日本人の失明原因の第1位の疾患ですが、早期に発見して治療を開始すれば、視力を失うリスクを少なくすることが望めます。しかし、はっきりとした自覚症状がないので、発見が遅れがちになってしまうのです。このため当院では、違う理由で受診された場合も、疑わしいと判断した場合は検査をするなどして、できるだけ早期に発見できるように努めています。また、病気を早く発見するためには、やはり検診が欠かせません。特に、ご両親やご兄弟に緑内障の方がおられる場合は、40歳を超えたら1年に1回を目安に定期的に検査を受けていただきたいですね。
治療はどのように進めるのですか。

基本的には眼圧を下げるための目薬を処方します。治療によって現時点よりも良くなることは期待できないので、定期的に検査を行いながら病気の進行をできるだけ抑え、生涯手術をすることなく過ごすことをめざします。当院の場合、目薬に対してアレルギーがある方や、さまざまな目薬を試しても合うものがないといった場合は、レーザーを使って眼圧を下げることを図る治療の提供も可能です。こうした治療で病気の進行を抑えるのが難しい場合は、手術を検討します。患者さんの不安が少しでも取り除けるよう、寄り添いながら一緒に進んでいきたいですね。
こちらでは網膜の病気も診ていただけるのですね。
当院で硝子体手術はしていませんが、勤務医時代に加齢黄斑変性症や黄斑上膜、黄斑円孔、網膜剥離などといった網膜硝子体疾患の治療をたくさん経験してきました。黄斑変性症の進行を抑えるための硝子体注射や、血管の詰まりが強い場合に施行するレーザー治療は当院で提供可能です。大きく視力が低下することもあるので、見え方がおかしい、歪んで見えるといった場合は、すぐに受診することをおすすめします。動脈硬化や不整脈、糖尿病や高血圧、高脂血症があると網膜の血管が詰まりやすいので、注意が必要です。また、糖尿病網膜症のレーザー治療にも対応しているので、内科のクリニックと提携して患者さんを支えられればと思っています。
「心に寄り添う温かな眼科治療」をモットーに
患者さんと接する際にどんなことを心がけていますか。

その患者さんが抱えておられる症状や悩みを、できる限り取り除いてあげることを大切にしています。どうすれば満足度をより高めることができるのか、スタッフ一同で考えながら、当院の基本理念の「心に寄り添う温かな眼科治療」の提供をめざしています。
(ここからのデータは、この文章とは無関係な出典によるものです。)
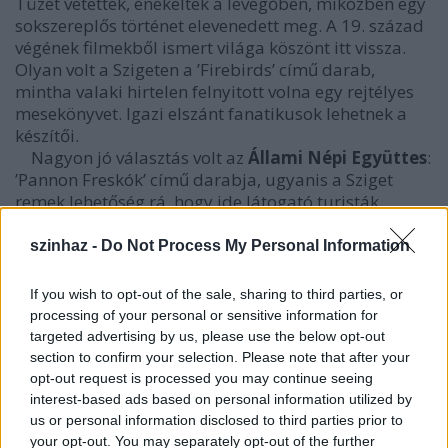
Tüzet vetettek, énekeltek a levegőben, miközben egy
sokszereplős történet elevenedett meg. A 19. század
végének filmekből ismert világa köszönt itt vissza.
Olyan volt a Szigeten a ’Firebirds’ című darab,
mintha valaki hirtelen felnyitott volna egy rejtélyes
mesekönyvet. Igazi elszánt fanatikusok lehetnek a
készítői.
Nagyon jó választás volt az
Állami Népi Együttes
:
’Pannon Freskók’ című darabja, ugyanis a Sziget
remek lehetőség rá, hogy ide látogató turisták
közelebb kerüljenek a mi gyökereinkhez, többet
tudjanak meg a kultúránkról. Erre a célra az
Állami
szinhaz -
Do Not Process My Personal Information
Népi Együttes
hivatásos népitáncos gárdája az
egyik legjobb lehetséges csatorna.
If you wish to opt-out of the sale, sharing to third parties, or
processing of your personal or sensitive information for
targeted advertising by us, please use the below opt-out
A cím utal arra, hogy történelmünk úgy
section to confirm your selection. Please note that after your
hagyományozódik ránk, akár egy freskó töredékei.
opt-out request is processed you may continue seeing
Le kell fejtenünk, és össze kell raknunk, hogy
interest-based ads based on personal information utilized by
kirajzolódjon az egész. Ugyanakkor freskó a kultúra
us or personal information disclosed to third parties prior to
szempontjából is: hogy élt tovább régi, öröklött
your opt-out. You may separately opt-out of the further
診療の際は、患者さんのお話を丁寧に伺って、どのような症状や悩みを抱えておられ、どのような治療を希望しておられるのかを理解するように努めています。緑内障や白内障の日帰り手術にも対応していますので、現在のところはこうした疾患の治療のために来院される患者さんが比較的多く、コンタクトレンズのトラブルで充血する、痛みがあるといった症状で来院される方も少なくありません。
今後の展望をお聞かせください。
開院したばかりなので、まずは地域の方々に当院の診療の特色や強みなどを知っていただき、かかりつけとして通っていただけるクリニックをめざしたいと考えています。緑内障、白内障、網膜硝子体疾患については、自信を持って診療にあたらせていただくのはもちろん、地域のクリニックとして、幅広い悩みにお応えしていきたいと思います。より専門的な検査や治療が必要な場合は、適した医療機関にご紹介いたします。また、今後はお子さんの近視について手術を伴わない視力矯正治療などの導入も検討しています。
地域の方や読者にメッセージをお願いします。

目について気になる症状や悩んでおられることがあるなら、どうぞお気軽にご相談ください。緑内障、白内障、網膜硝子体疾患については、専門性の高い診療を提供いたします。また近視やコンタクトレンズのご相談、お子さんの目の発達など、 幅広いケースに対応させていただき、必要な場合は病院や他の診療科にスムーズにつなげます。多くの病気は、早期発見、早期治療が大切です。気になることが少しでもあったら、何でも相談できる地域のクリニックとして当院をぜひご活用ください。